O jornalista da Univision alerta para o risco das críticas do presidente, num dos países mais perigosos para os jornalistas (pelo menos dez foram mortos por causa do seu trabalho desde que AMLO tomou posse).
Mas, voltando a comparar AMLO a Trump, Ramos reconhece uma diferença importante. "López Obrador enfrentou e respondeu a todas as minhas perguntas durante a conferência de imprensa na Cidade do México enquanto Trump, em 2015, me expulsou com um guarda-costas de uma conferência de imprensa em Dubuque, no Iowa", escreveu.
Já o jornalista Daniel Moreno, diretor do portal Animal Político, considera que "as mañaneras são uma estratégia -- muito efetiva, segundo as sondagens -- de comunicação e propaganda.

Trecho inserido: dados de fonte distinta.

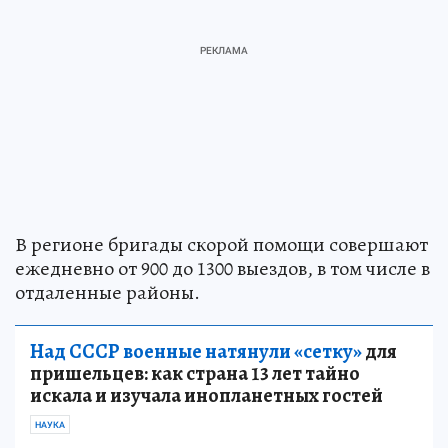
В регионе бригады скорой помощи совершают
ежедневно от 900 до 1300 выездов, в том числе в
отдаленные районы.
Над СССР военные натянули «сетку»
для
пришельцев: как страна 13 лет тайно
искала и изучала инопланетных гостей
НАУКА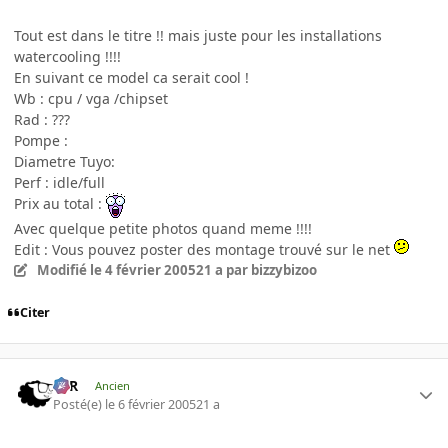
Tout est dans le titre !! mais juste pour les installations
watercooling !!!!
En suivant ce model ca serait cool !
Wb : cpu / vga /chipset
Rad : ???
Pompe :
Diametre Tuyo:
Perf : idle/full
Prix au total :
Avec quelque petite photos quand meme !!!!
Edit : Vous pouvez poster des montage trouvé sur le net
Modifié
le 4 février 2005
21 a
par bizzybizoo
Citer
KzR
Ancien
Posté(e)
le 6 février 2005
21 a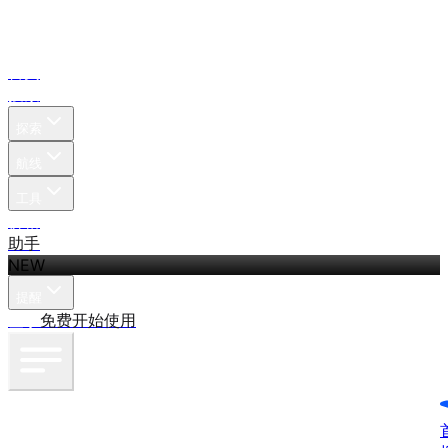
首页
搜索
探索
航线
工具
价格
助手
NEW
提醒
登录
免费开始使用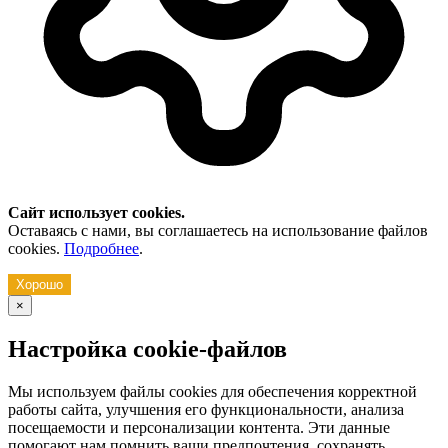
Сайт использует cookies.
Оставаясь с нами, вы соглашаетесь на использование файлов
cookies.
Подробнее
.
Хорошо
×
Настройка cookie-файлов
Мы используем файлы cookies для обеспечения корректной
работы сайта, улучшения его функциональности, анализа
посещаемости и персонализации контента. Эти данные
помогают нам помнить ваши предпочтения, сохранять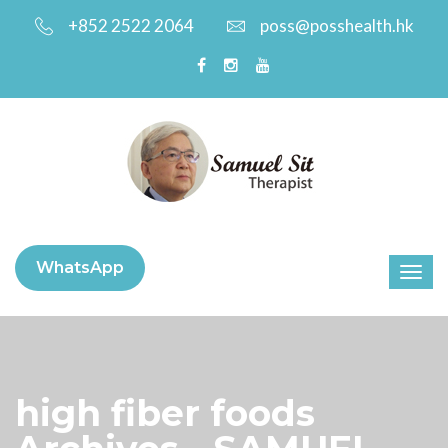
+852 2522 2064
poss@posshealth.hk
WhatsApp
high fiber foods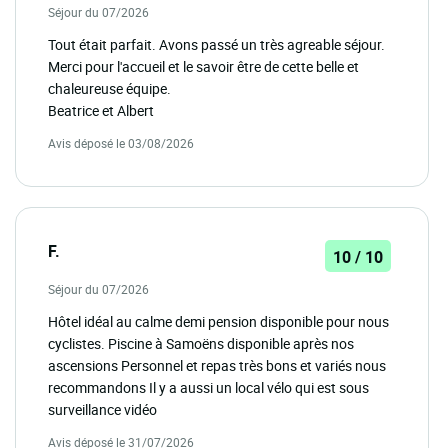
Séjour du 07/2026
Tout était parfait. Avons passé un très agreable séjour.
Merci pour l'accueil et le savoir être de cette belle et
chaleureuse équipe.
Beatrice et Albert
Avis déposé le 03/08/2026
F.
10 / 10
Séjour du 07/2026
Hôtel idéal au calme demi pension disponible pour nous
cyclistes. Piscine à Samoëns disponible après nos
ascensions Personnel et repas très bons et variés nous
recommandons Il y a aussi un local vélo qui est sous
surveillance vidéo
Avis déposé le 31/07/2026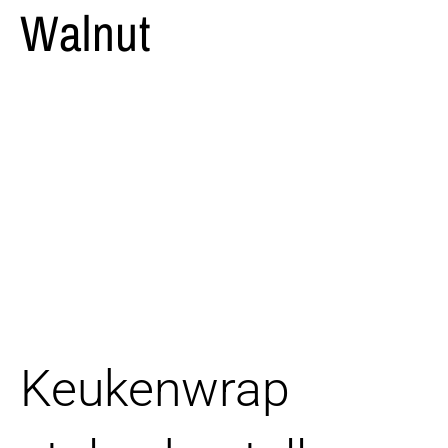
Walnut
Keukenwrap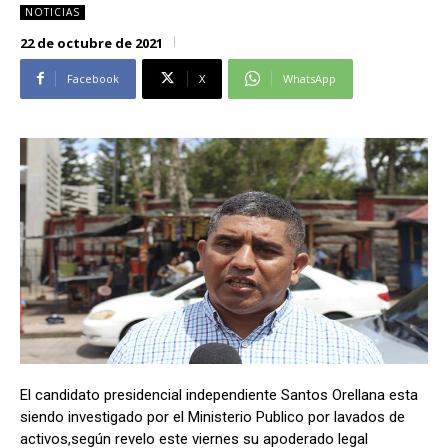
NOTICIAS
Alianza Patriotica
Alianza Patriotica
22 de octubre de 2021
Libertad y Refundación
Libertad y Refundación
Frente Amplio
Frente Amplio
Facebook
X
WhatsApp
Centro Social Cristianos
Centro Social Cristianos
Nueva Ruta
Nueva Ruta
Noticias
Noticias
Contáctenos
Contáctenos
Suscríbase a nuestro boletín
Suscríbase a nuestro boletín
Manténgase informado de nuestro contenido, recibiendo
Manténgase informado de nuestro contenido, recibiendo
noticias directamente en su correo electrónico.
noticias directamente en su correo electrónico.
El candidato presidencial independiente Santos Orellana esta
siendo investigado por el Ministerio Publico por lavados de
Suscribirse
Suscribirse
activos,según revelo este viernes su apoderado legal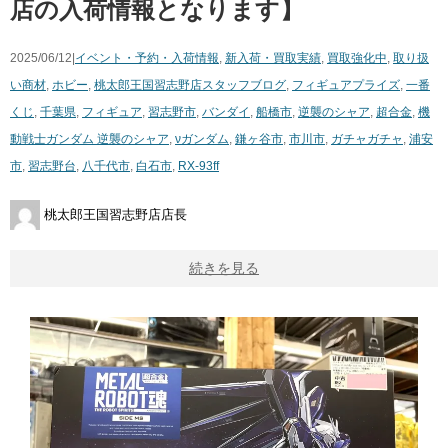
店の入荷情報となります】
2025/06/12|
イベント・予約・入荷情報
,
新入荷・買取実績
,
買取強化中
,
取り扱
い商材
,
ホビー
,
桃太郎王国習志野店スタッフブログ
,
フィギュア
プライズ
,
一番
くじ
,
千葉県
,
フィギュア
,
習志野市
,
バンダイ
,
船橋市
,
逆襲のシャア
,
超合金
,
機
動戦士ガンダム ​逆襲のシャア
,
νガンダム
,
鎌ヶ谷市
,
市川市
,
ガチャガチャ
,
浦安
市
,
習志野台
,
八千代市
,
白石市
,
RX-93ff
桃太郎王国習志野店店長
続きを見る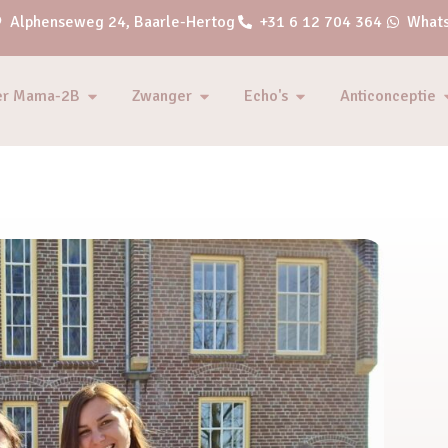
Alphenseweg 24, Baarle-Hertog
+31 6 12 704 364
Whats
er Mama-2B
Zwanger
Echo's
Anticonceptie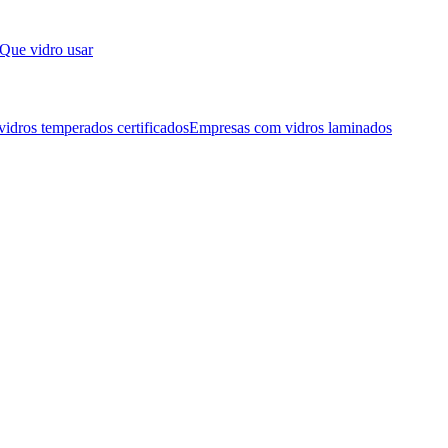
Que vidro usar
idros temperados certificados
Empresas com vidros laminados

Útil para fugir aos intermediários. Muito pouco útil para apresentar contas", escreveu no jornal Reforma.
No domingo, AMLO reconheceu que o seu governo ainda não fez progressos em lidar com os números recordes de violência que atingem o país, no lançamento da nova força de polícia militarizada que espera possa solucionar o problema.
O presidente culpou a política económica das anteriores administrações pela exacerbação da violência e reiterou que o seu governo está a acabar com a corrupção e a desigualdade no país. "Mas ainda temos que resolver o problema sério da insegurança e violência", disse.
O México registou quase 29 mil homicídios no ano passado, a maioria ligados à guerra entre cartéis de droga. Nos primeiros seis meses de governo de López Obrador, houve 14 505 homicídios, 5,4% mais do que no mesmo período no ano anterior. Ainda assim, os números de abril e maio foram mais baixos do que em 2018.
A nova Guarda Nacional vai envolver o destacamento de 70 mil membros na primeira fase, subindo até aos 150 mil em todo o país. E não vem sem polémica: o próprio AMLO tinha prometido em campanha retirar os militares das ruas, já que as Forças Armadas são muitas vezes acusadas de abusos contra os civis e de impunidade, mas esta força de elite formada por antigos membros da Polícia Federal, Naval e Militar está sob o controlo do Ministério da Defesa.
AMLO também causou polémica devido aos planos de enviar a Guarda Nacional para as fronteiras do México, numa tentativa de travar a imigração ilegal, pressionado por Trump que ameaçou com aumentar as tarifas.